Here are a few terms we have assimilated into our vocabulary over the past month. They may help you when reading further posts:
Thru-hiker: We are thru-hikers, hiking from Mexico to Canada. There are also section hikers and day hikers. It is pretty easy to tell the difference between these three based on smell, soiled clothing, and size of backpack. Day hikers smell like laundry detergent, and they may be carrying a small bottle of Aquafina in their hand. They look clean and refreshed, almost floating down the trail with their packless backs. Section hikers are on the trail anywhere from a few days to a few weeks. They have large packs, can be any variety of filthy like us, though their goal is always within sight and you can somehow sense that home is never very far away.
Nobo/Sobo: A northbound hiker is traveling nobo, while a southbound hiker is traveling sobo. We have seen very few sobos.
Zero/Nero: A zero is when you spend an entire day resting without covering a single mile. A nero is a day when you only do a few and then rest for the remainder of the day.
Hiker Box: Post offices, homes of trail angels, and hotels along the PCT each have a hiker box. This is a box which you can throw any unwanted gear or food into that you don’t want to carry. You can also rummage around these boxes and find a lot of great stuff to take out. These can be dangerous for those packrats out there because there is a lot of stuff in good condition in these, but chances are if you planned properly, there is really nothing more you NEED.
Water Cache: Bless the souls of trail angels who stock water for us along the way. Instead of carrying 5 litres (12 lbs) of water across the desert for a 20 mile hike, we anticipate there to be water at said water caches at various points in between. If the caches are stocked regularly, and the water report is up to date, we typically only carry 2 liters at a time. These are strategically placed along particularly dry parts of the trail. We rely on creeks and springs otherwise, though those are going dry quickly as summer approaches following a winter of little snow fall.
Water caches may also contain coolers of beer and soda, chairs to sit in, and are usually somewhere in the shade.
Trail Angels: Anyone who helps hikers along their journey. Trail Angels can be anyone from a friendly person who gives us a ride from the trail to town, someone who keeps water caches stocked, or even opens up their home to hundreds of hikers.

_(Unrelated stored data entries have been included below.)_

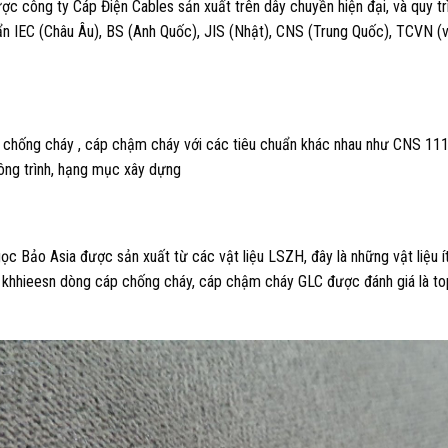
 công ty Cáp Điện Cables sản xuất trên dây chuyền hiện đại, và quy trì
ẩn IEC (Châu Âu), BS (Anh Quốc), JIS (Nhật), CNS (Trung Quốc), TCVN 
 chống cháy , cáp chậm cháy với các tiêu chuẩn khác nhau như CNS 111
ng trình, hạng mục xây dựng
 Bảo Asia được sản xuất từ các vật liệu LSZH, đây là những vật liệu í
do khhieesn dòng cáp chống cháy, cáp chậm cháy GLC được đánh giá là t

Trail Magic: Unexpected and often anonymous random acts of kindness toward hikers along the trail. I have mentioned in previous posts that we will suddenly find a cooler full of beer in the desert- this is absolutely trail magic.
The trail will provide: If you need something along the trail, chances are someone else may have it for you. There is an overwhelming sense of Karma and generosity on this trail.
HYOH: Hike Your Own Hike. There are hundreds of ways to hike the PCT, no two experiences are the same. We started the same day as a man named Ghan who was carrying an extremely large pack. It weighed 75 pounds. He had 14 days of food and stated that he did not want to stop to resupply that much. The majority of those hiking this trail think he is crazy, as our packs are less than half the weight and we stop every 5 days or so to get more food. Ghan is hiking the trail his own way, and I give him credit for it.
For those of you just tuning in, and for those of you who are not entirely sure what we are doing out here, I wanted to write this post and dispel any common assumptions:
We are NOT hiking on the pacific coast, it is the pacific crest trail, mostly on the Eastern side of California, Oregon and Washington. This is NOT an organized trip that we signed up for with a larger group. There happen to be hundreds of others doing the same thing we are, and we each planned our trip separately with the help of guidebooks and blogs from previous hikers. There is nobody in charge but us. We are NOT camping in campgrounds with picnic tables and fire pits. Most of the time we find any flat spot we can to pitch our tent on the side of the trail. It is now day 40 on the trail and we still have not had a campfire- although when you hike through miles upon miles of burned forests, it becomes very apparent how much damage fire can do.